Enhancing Pediatric Fracture Detection: Multicenter Evaluation of a Deep Learning AI Model and Its Impact on Radiologist Performance

This study investigates the efficacy of a deep learning-based artificial intelligence (AI) model in detecting pediatric fractures on musculoskeletal (MSK) radiographs and assesses the impact of AI-assistance on the performance of radiologists.

In Phase 1, the performance of the AI model was evaluated on 3016 MSK pediatric radiographs from 4 imaging centers in the US. Ground truth was established by consensus of pediatric radiologists. Phase 2 was a retrospective multi-reader, multi-center (MRMC) study using 189 cases. Twenty readers participated in two separate reading sessions evaluating for fracture, with and without AI assistance, with a one-month washout period.

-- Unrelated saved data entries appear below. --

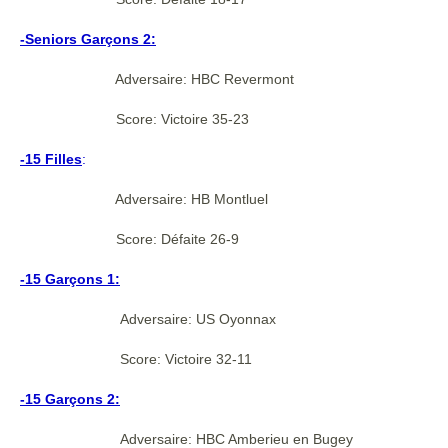
-Seniors Garçons 2:
Adversaire: HBC Revermont
Score: Victoire 35-23
-15 Filles
:
Adversaire: HB Montluel
Score: Défaite 26-9
-15 Garçons 1:
Adversaire: US Oyonnax
Score: Victoire 32-11
-15 Garçons 2:
Adversaire: HBC Amberieu en Bugey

The AI model achieved a high standalone performance with accuracy (0.94), sensitivity (0.96), and specificity (0.86). Subgroup analysis revealed that the model maintained high performance across study types and confounders, including age (Se>0.94), gender (Se>0.96), anatomical region (Se>0.93), and fracture types (Se>0.93). With AI assistance, reader accuracy increased significantly from 0.93 to 0.96 (p < 0.05), sensitivity significantly improved from 0.86 to 0.93 (p < 0.05), and specificity improved from 0.94 to 0.95. The average reading time per exam was shortened by 26.1% with AI assistance.

The AI model's high accuracy in detecting pediatric fractures underscores its significant clinical utility. The integration of this tool enhanced overall radiologist performance and boosted the diagnostic confidence among non-specialist readers.